When I first explored the idea of scraping Netflix’s movie catalog, I imagined the process to be a challenge. I soon realized that Netflix, along with Hulu, takes extreme efforts into ensuring their data is not being scraped. It is still possible to do but I decided to look for alternative, easier routes. I discovered a website called Finder.com that lists all of the available movies currently on Netflix and their data was relatively easy to obtain using R’s rvest package. It took a little bit of cleaning but I was able to create a data frame containing the title, year, and genre of every movie on Netflix. In reality, the accuracy of this analysis relies on the reliability of this source. Still, we can see that the most popular genres of films are “Action & Adventure”, “Comedies” and “Dramas”. This discovery matches my expectations, however, I was surprised to see that there are more Bollywood movies than there are horror films.

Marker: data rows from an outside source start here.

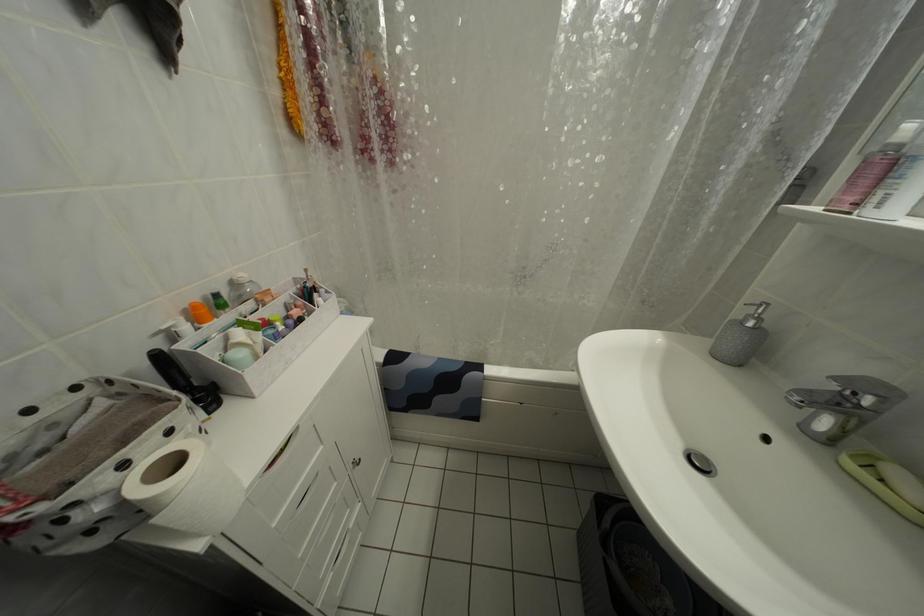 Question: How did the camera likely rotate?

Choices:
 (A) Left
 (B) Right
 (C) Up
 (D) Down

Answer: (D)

The next thing I was interested in was getting a gauge on the quality of Netflix films. I personally refer to IMDB before watching a film and tend to avoid anything under a 7.0 rating. I had already downloaded the IMBD dataset for a previous project so it was just a matter combining the data using an inner join on the title, and year observations. Not every Netflix film was accounted for in the join but enough to continue with the analysis considering the stakes. I created a new boolean variable using the mutate() function to determine whether or not a film was rated greater than or equal to 7. After that I summarized the data to count all of the results.
A solid 36% of the current movies on Netflix are rated above a 7.0 which seems fair to me. While technically the majority of films do not pass my personal filter, I’m sure many others are less of a movie snob than myself.